Y we do it manualy if already free transformation pack is available???
transformation pack


----------



## BBThumbHealer (Aug 11, 2007)

Thnx ..really useful..

^ ... transformation packs aren't worth coz they slow the the PC's efficiency !


----------



## Gigacore (Aug 11, 2007)

thanks buddy. 

i dont like transformation packs


----------



## aryayush (Aug 12, 2007)

@summit.nayak
That is Tiger, not Leopard. 

BTW, that tutorial is very well researched. The author has taken care of the tiniest of details and he certainly deserves credit for that. One thing he should have included though, is a screenshot of the end result.


----------



## summit.nayak (Aug 16, 2007)

aryayush said:
			
		

> @summit.nayak
> That is Tiger, not Leopard.
> 
> BTW, that tutorial is very well researched. The author has taken care of the tiniest of details and he certainly deserves credit for that. One thing he should have included though, is a screenshot of the end result.


Sorry, my mistake


----------



## blueshift (Aug 16, 2007)

*Bookmarked it.

Thanks


----------



## infra_red_dude (Aug 16, 2007)

very thotfully emulated 



			
				almighty said:
			
		

> Y we do it manualy if already free transformation pack is available???

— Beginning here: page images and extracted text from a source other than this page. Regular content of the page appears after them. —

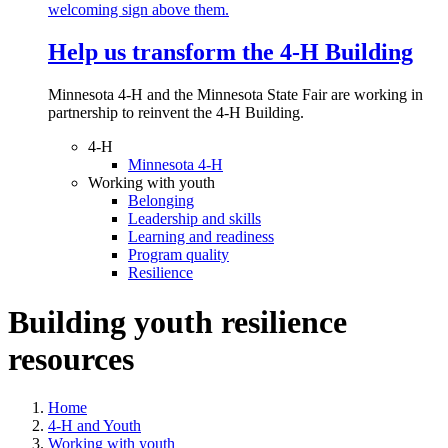
Help us transform the 4‑H Building
Minnesota 4-H and the Minnesota State Fair are working in
partnership to reinvent the 4-H Building.
4-H
Minnesota 4-H
Working with youth
Belonging
Leadership and skills
Learning and readiness
Program quality
Resilience
Building youth resilience
resources
Home
4-H and Youth
Working with youth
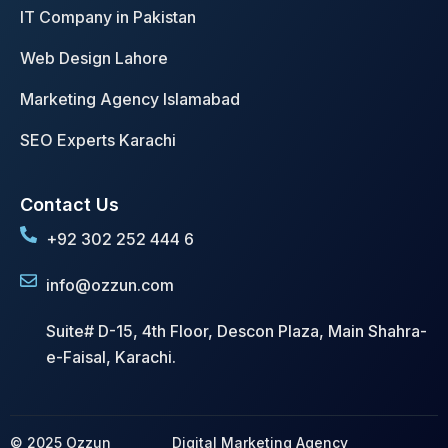
IT Company in Pakistan
Web Design Lahore
Marketing Agency Islamabad
SEO Experts Karachi
Contact Us
+92 302 252 444 6
info@ozzun.com
Suite# D-15, 4th Floor, Descon Plaza, Main Shahra-
e-Faisal, Karachi.
© 2025 Ozzun
Digital Marketing Agency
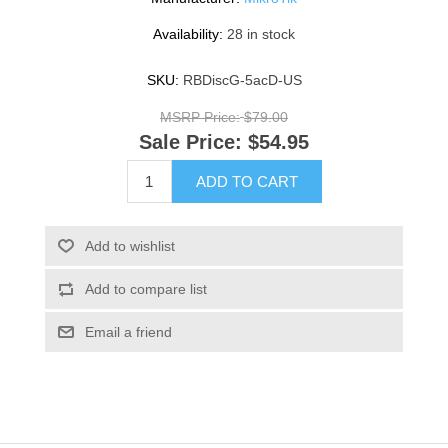
Availability:
28 in stock
SKU:
RBDiscG-5acD-US
MSRP Price:
$79.00
Sale Price:
$54.95
ADD TO CART
Add to wishlist
Add to compare list
Email a friend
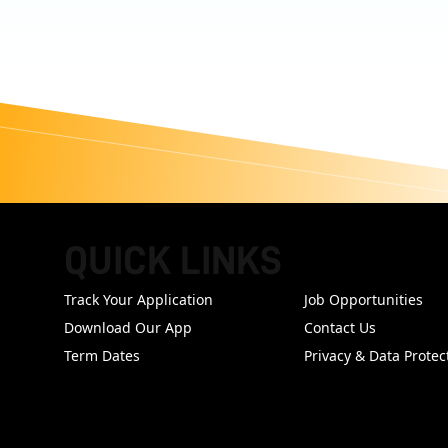
QUICK LINKS
FOOTER
Track Your Application
Job Opportunities
Download Our App
Contact Us
Term Dates
Privacy & Data Protec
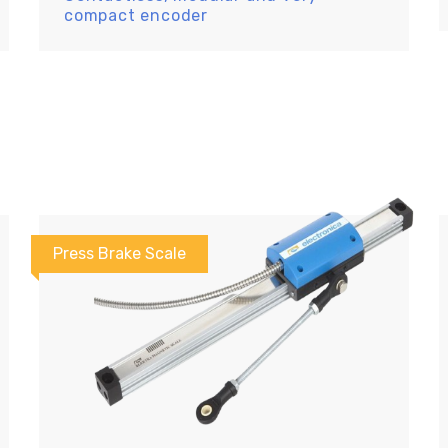
compact encoder
Press Brake Scale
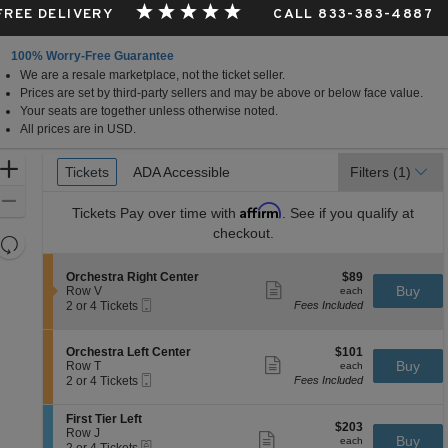
 FREE DELIVERY
CALL 833-383-4887
100% Worry-Free Guarantee
We are a resale marketplace, not the ticket seller.
Prices are set by third-party sellers and may be above or below face value.
Your seats are together unless otherwise noted.
All prices are in USD.
Ticket
Zoom
Tickets
Tickets
ADA Accessible
ADA Accessible
Filters
(1)
Types
In
Zoom
Affirm
Tickets
Pay over time with
. See if you qualify at
Out
checkout.
Resets
the
Reset
S
$89
Orchestra Right Center
$89
zoom
Map
Show
e
each
Buy
Row V
each
level
more
Mobile
c
2
2 or 4 Tickets
Fees Included
ticket
Ticket
t
or
and
details
i
4
directional
o
Tickets
S
$101
Orchestra Left Center
$101
pan
n
available
Show
e
each
Buy
Row T
each
O
more
Mobile
of
c
2
2 or 4 Tickets
Fees Included
r
ticket
Ticket
t
or
the
c
details
i
4
h
S
seating
First Tier Left
o
Tickets
$203
$203
e
e
Row J
n
available
Show
chart.
each
Buy
each
s
eTickets
c
2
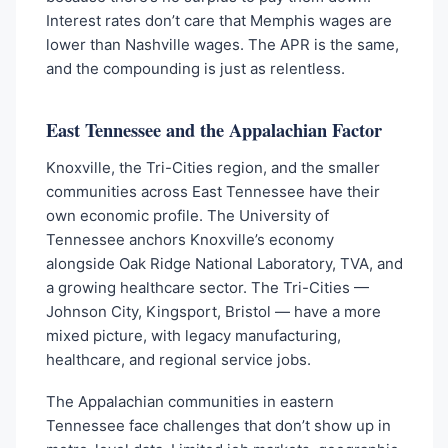
Interest rates don’t care that Memphis wages are
lower than Nashville wages. The APR is the same,
and the compounding is just as relentless.
East Tennessee and the Appalachian Factor
Knoxville, the Tri-Cities region, and the smaller
communities across East Tennessee have their
own economic profile. The University of
Tennessee anchors Knoxville’s economy
alongside Oak Ridge National Laboratory, TVA, and
a growing healthcare sector. The Tri-Cities —
Johnson City, Kingsport, Bristol — have a more
mixed picture, with legacy manufacturing,
healthcare, and regional service jobs.
The Appalachian communities in eastern
Tennessee face challenges that don’t show up in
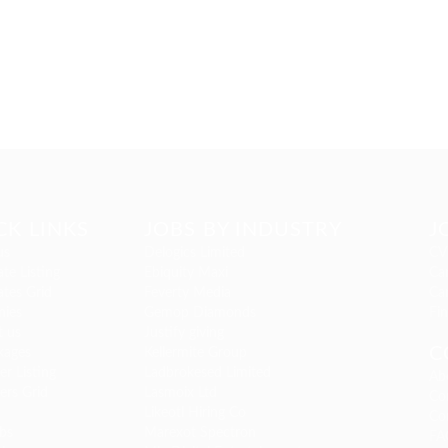
CK LINKS
JOBS BY INDUSTRY
J
us
Delogics Limited
CV
te Listing
Ebiquity Maxi
Can
tes Grid
Feverty Media
Ca
ies
Gemop Diamonds
Fi
t us
Justify giving
C
kages
Kellermite Group
r Listing
Ladbrokesed Limited
Ab
ers Grid
Lasmoix Ltd
Co
Likeotl Hiring Co
Co
bs
Marexot Spectron
FA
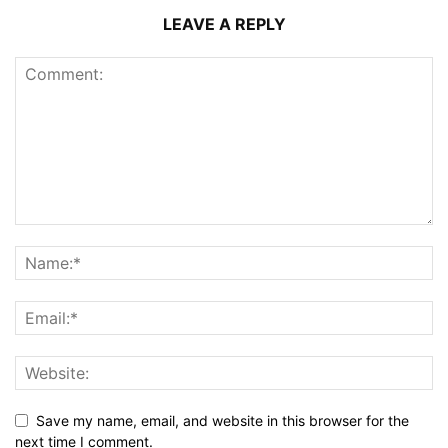
LEAVE A REPLY
Save my name, email, and website in this browser for the
next time I comment.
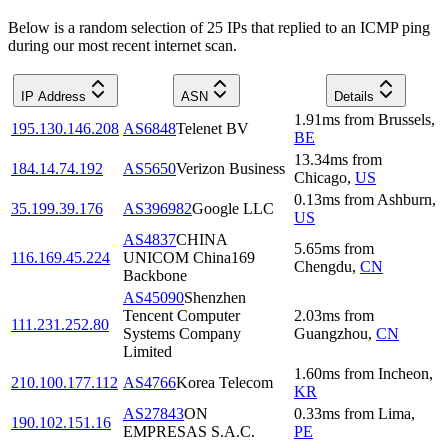
Below is a random selection of 25 IPs that replied to an ICMP ping
during our most recent internet scan.
IP Address
ASN
Details
1.91
ms
from
Brussels
,
195.130.146.208
AS6848
Telenet BV
BE
13.34
ms
from
184.14.74.192
AS5650
Verizon Business
Chicago
,
US
0.13
ms
from
Ashburn
,
35.199.39.176
AS396982
Google LLC
US
AS4837
CHINA
5.65
ms
from
116.169.45.224
UNICOM China169
Chengdu
,
CN
Backbone
AS45090
Shenzhen
Tencent Computer
2.03
ms
from
111.231.252.80
Systems Company
Guangzhou
,
CN
Limited
1.60
ms
from
Incheon
,
210.100.177.112
AS4766
Korea Telecom
KR
AS27843
ON
0.33
ms
from
Lima
,
190.102.151.16
EMPRESAS S.A.C.
PE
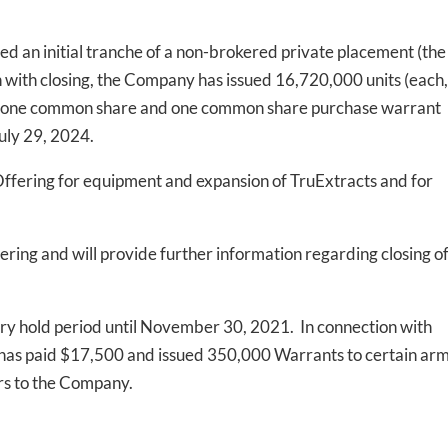
osed an initial tranche of a non-brokered private placement (the
n with closing, the Company has issued 16,720,000 units (each,
ts of one common share and one common share purchase warrant
July 29, 2024.
Offering for equipment and expansion of TruExtracts and for
ring and will provide further information regarding closing o
utory hold period until November 30, 2021. In connection with
ny has paid $17,500 and issued 350,000 Warrants to certain ar
ers to the Company.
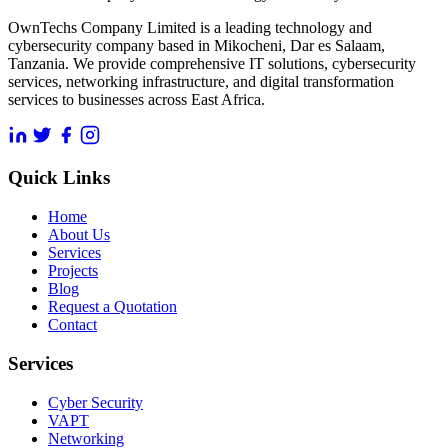
OwnTechs Company Limited is a leading technology and
cybersecurity company based in Mikocheni, Dar es Salaam,
Tanzania. We provide comprehensive IT solutions, cybersecurity
services, networking infrastructure, and digital transformation
services to businesses across East Africa.
Quick Links
Home
About Us
Services
Projects
Blog
Request a Quotation
Contact
Services
Cyber Security
VAPT
Networking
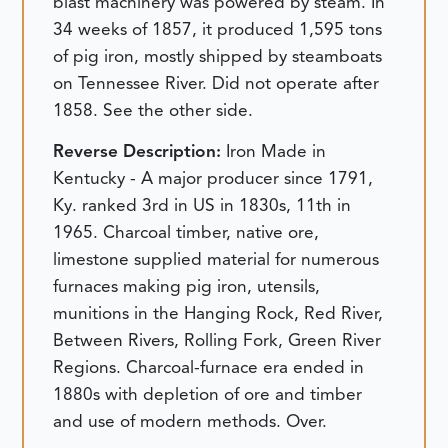
blast machinery was powered by steam. In
34 weeks of 1857, it produced 1,595 tons
of pig iron, mostly shipped by steamboats
on Tennessee River. Did not operate after
1858. See the other side.
Reverse Description:
Iron Made in
Kentucky - A major producer since 1791,
Ky. ranked 3rd in US in 1830s, 11th in
1965. Charcoal timber, native ore,
limestone supplied material for numerous
furnaces making pig iron, utensils,
munitions in the Hanging Rock, Red River,
Between Rivers, Rolling Fork, Green River
Regions. Charcoal-furnace era ended in
1880s with depletion of ore and timber
and use of modern methods. Over.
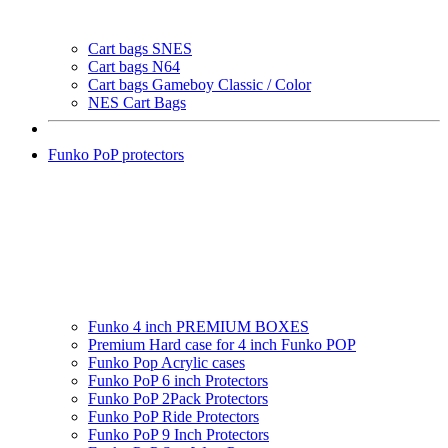
Cart bags SNES
Cart bags N64
Cart bags Gameboy Classic / Color
NES Cart Bags
Funko PoP protectors
Funko 4 inch PREMIUM BOXES
Premium Hard case for 4 inch Funko POP
Funko Pop Acrylic cases
Funko PoP 6 inch Protectors
Funko PoP 2Pack Protectors
Funko PoP Ride Protectors
Funko PoP 9 Inch Protectors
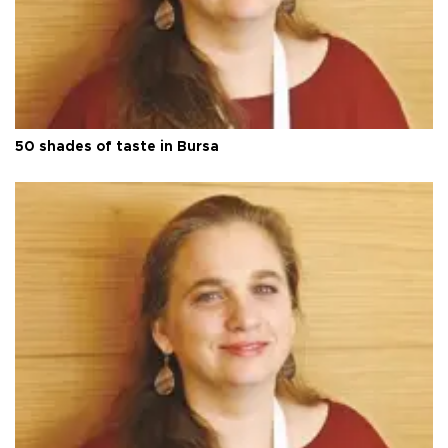
50 shades of taste in Bursa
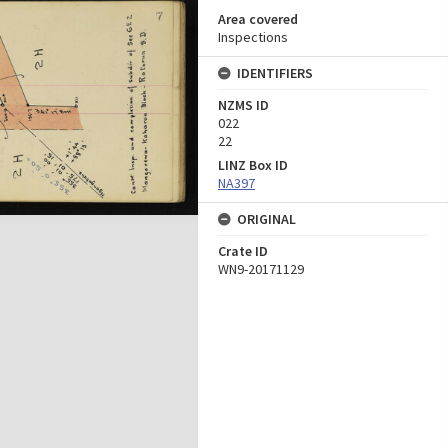
Area covered
Inspections
IDENTIFIERS
NZMS ID
022
22
LINZ Box ID
NA397
ORIGINAL
Crate ID
WN9-20171129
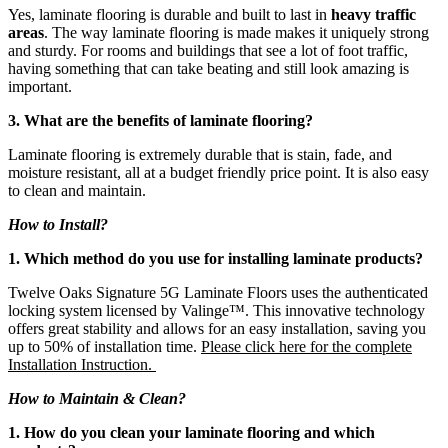
Yes, laminate flooring is durable and built to last in
heavy traffic
areas
. The way laminate flooring is made makes it uniquely strong
and sturdy. For rooms and buildings that see a lot of foot traffic,
having something that can take beating and still look amazing is
important.
3. What are the benefits of laminate flooring?
Laminate flooring is extremely durable that is stain, fade, and
moisture resistant, all at a budget friendly price point. It is also easy
to clean and maintain.
How to Install?
1. Which method do you use for installing laminate products?
Twelve Oaks Signature 5G Laminate Floors uses the authenticated
locking system licensed by Valinge™. This innovative technology
offers great stability and allows for an easy installation, saving you
up to 50% of installation time.
Please click here for the complete
Installation Instruction.
How to Maintain & Clean?
1. How do you clean your laminate flooring and which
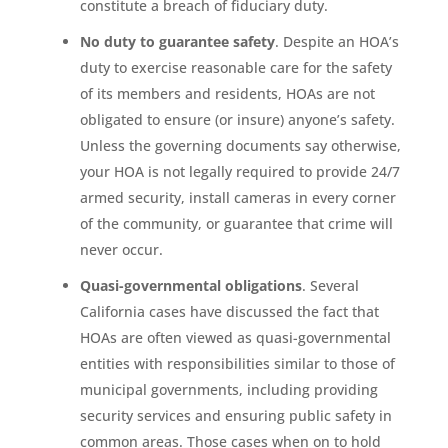
constitute a breach of fiduciary duty.
No duty to guarantee safety
. Despite an HOA’s
duty to exercise reasonable care for the safety
of its members and residents, HOAs are not
obligated to ensure (or insure) anyone’s safety.
Unless the governing documents say otherwise,
your HOA is not legally required to provide 24/7
armed security, install cameras in every corner
of the community, or guarantee that crime will
never occur.
Quasi-governmental obligations
. Several
California cases have discussed the fact that
HOAs are often viewed as quasi-governmental
entities with responsibilities similar to those of
municipal governments, including providing
security services and ensuring public safety in
common areas. Those cases when on to hold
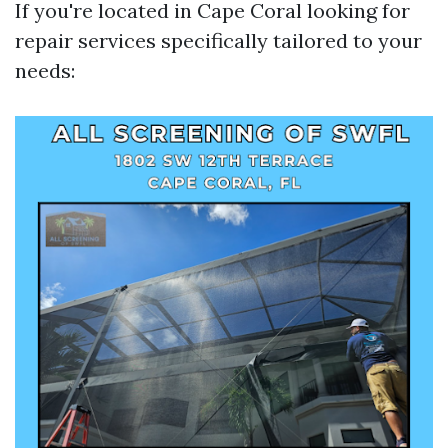
If you're located in Cape Coral looking for
repair services specifically tailored to your
needs:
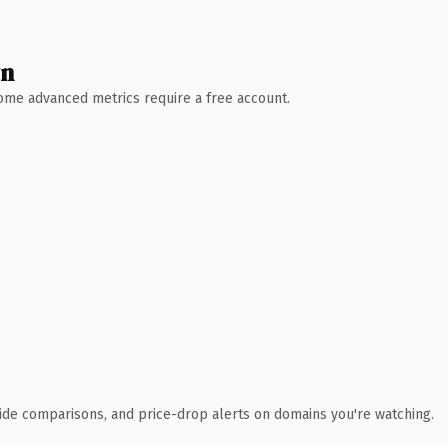
wn
 Some advanced metrics require a free account.
ide comparisons, and price-drop alerts on domains you're watching.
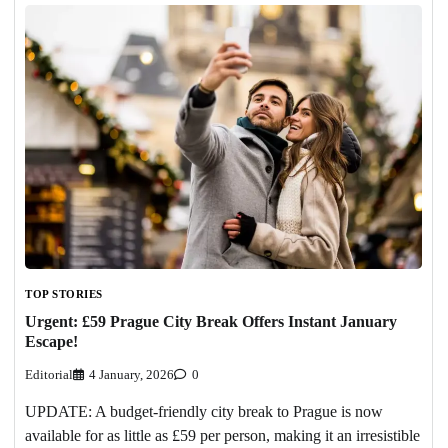
TOP STORIES
Urgent: £59 Prague City Break Offers Instant January
Escape!
Editorial
4 January, 2026
0
UPDATE: A budget-friendly city break to Prague is now
available for as little as £59 per person, making it an irresistible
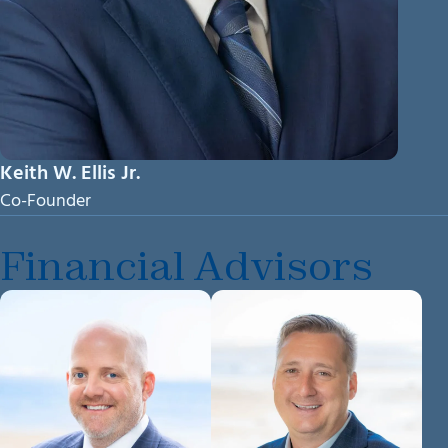
Keith W. Ellis Jr.
Co-Founder
Financial Advisors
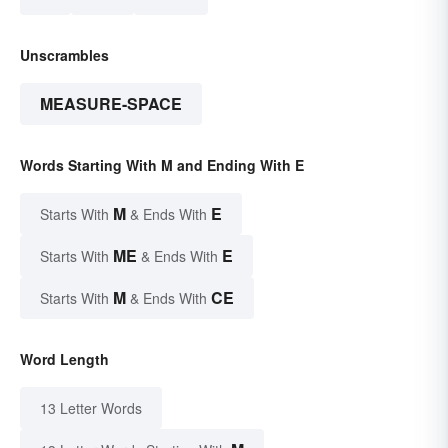
Unscrambles
MEASURE-SPACE
Words Starting With M and Ending With E
M
E
Starts With
& Ends With
ME
E
Starts With
& Ends With
M
CE
Starts With
& Ends With
Word Length
13 Letter Words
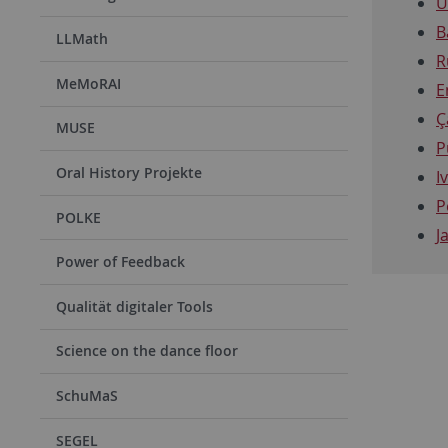
U
B
LLMath
R
MeMoRAI
E
Ç
MUSE
P
Oral History Projekte
I
P
POLKE
J
Power of Feedback
Qualität digitaler Tools
Science on the dance floor
SchuMaS
SEGEL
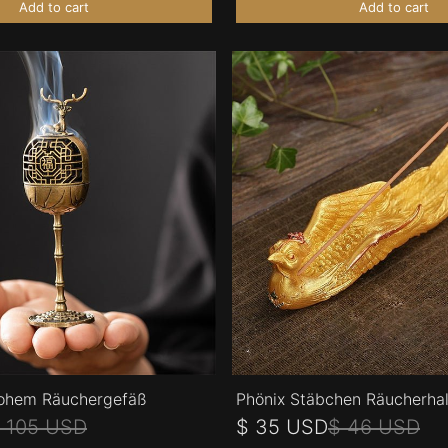
Add to cart
Add to cart
ohem Räuchergefäß
Phönix Stäbchen Räucherhal
 105 USD
$ 35 USD
$ 46 USD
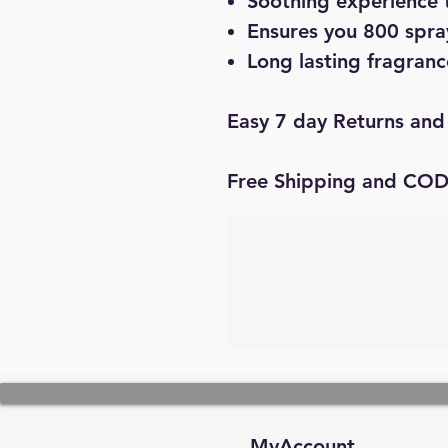
Soothing experience 
Ensures you 800 spray
Long lasting fragranc
Easy 7 day Returns and
Free Shipping and CO
MyAccount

so that everything is not spoon-fed and you learn things better this way. whats the fun and satisfaction if everything's done at the click of a button?



			
				BlackBerry7100g said:
			
		

> ...transformation packs aren't worth coz they slow the the PC's efficiency !


may i know how?



			
				aryayush said:
			
		

> @summit.nayak
> That is Tiger, not Leopard.


but the mac desktop screenshot in the first page has the default panther wallpaper!


----------



## Batistabomb (Aug 16, 2007)

Thanks buddy really working well


----------



## aryayush (Aug 17, 2007)

infra_red_dude said:
			
		

> but the mac desktop screenshot in the first page has the default panther wallpaper!


Yeah, I hadn't noticed that.


----------